The task: Transcribe word for word the lines below from the line with "готовится всё. И" through the line with "есть, чеснок, помогает", ends included.

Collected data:
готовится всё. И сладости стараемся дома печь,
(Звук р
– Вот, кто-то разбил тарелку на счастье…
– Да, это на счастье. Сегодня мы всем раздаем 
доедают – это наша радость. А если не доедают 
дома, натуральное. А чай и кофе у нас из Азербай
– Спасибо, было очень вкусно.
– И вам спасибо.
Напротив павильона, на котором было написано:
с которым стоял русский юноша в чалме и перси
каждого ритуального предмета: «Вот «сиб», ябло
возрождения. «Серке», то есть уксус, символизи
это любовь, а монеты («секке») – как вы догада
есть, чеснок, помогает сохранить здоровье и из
--
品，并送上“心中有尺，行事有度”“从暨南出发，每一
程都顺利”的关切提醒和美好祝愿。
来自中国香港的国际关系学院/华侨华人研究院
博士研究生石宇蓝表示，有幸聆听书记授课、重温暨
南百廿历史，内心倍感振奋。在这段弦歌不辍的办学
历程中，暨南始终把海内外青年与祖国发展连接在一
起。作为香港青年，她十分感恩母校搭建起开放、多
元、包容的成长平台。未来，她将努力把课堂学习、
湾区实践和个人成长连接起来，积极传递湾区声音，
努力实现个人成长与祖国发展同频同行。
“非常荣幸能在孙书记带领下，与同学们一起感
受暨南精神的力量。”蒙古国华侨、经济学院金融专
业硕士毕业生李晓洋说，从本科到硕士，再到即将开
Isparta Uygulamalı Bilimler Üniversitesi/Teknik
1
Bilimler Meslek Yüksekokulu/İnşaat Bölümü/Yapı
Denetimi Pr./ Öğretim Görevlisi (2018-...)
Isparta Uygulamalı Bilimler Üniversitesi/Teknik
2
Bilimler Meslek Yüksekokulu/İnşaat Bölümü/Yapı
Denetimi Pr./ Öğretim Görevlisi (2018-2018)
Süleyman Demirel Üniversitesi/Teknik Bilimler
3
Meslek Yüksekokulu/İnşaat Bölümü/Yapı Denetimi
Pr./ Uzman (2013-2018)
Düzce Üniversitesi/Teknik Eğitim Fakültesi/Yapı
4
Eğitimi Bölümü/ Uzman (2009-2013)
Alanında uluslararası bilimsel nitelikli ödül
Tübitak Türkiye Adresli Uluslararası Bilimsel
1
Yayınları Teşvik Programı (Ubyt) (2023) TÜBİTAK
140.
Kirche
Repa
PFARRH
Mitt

Exercise result:
готовится всё. И сладости стараемся дома печь,
(Звук р
– Вот, кто-то разбил тарелку на счастье…
– Да, это на счастье. Сегодня мы всем раздаем 
доедают – это наша радость. А если не доедают 
дома, натуральное. А чай и кофе у нас из Азербай
– Спасибо, было очень вкусно.
– И вам спасибо.
Напротив павильона, на котором было написано:
с которым стоял русский юноша в чалме и перси
каждого ритуального предмета: «Вот «сиб», ябло
возрождения. «Серке», то есть уксус, символизи
это любовь, а монеты («секке») – как вы догада
есть, чеснок, помогает сохранить здоровье и из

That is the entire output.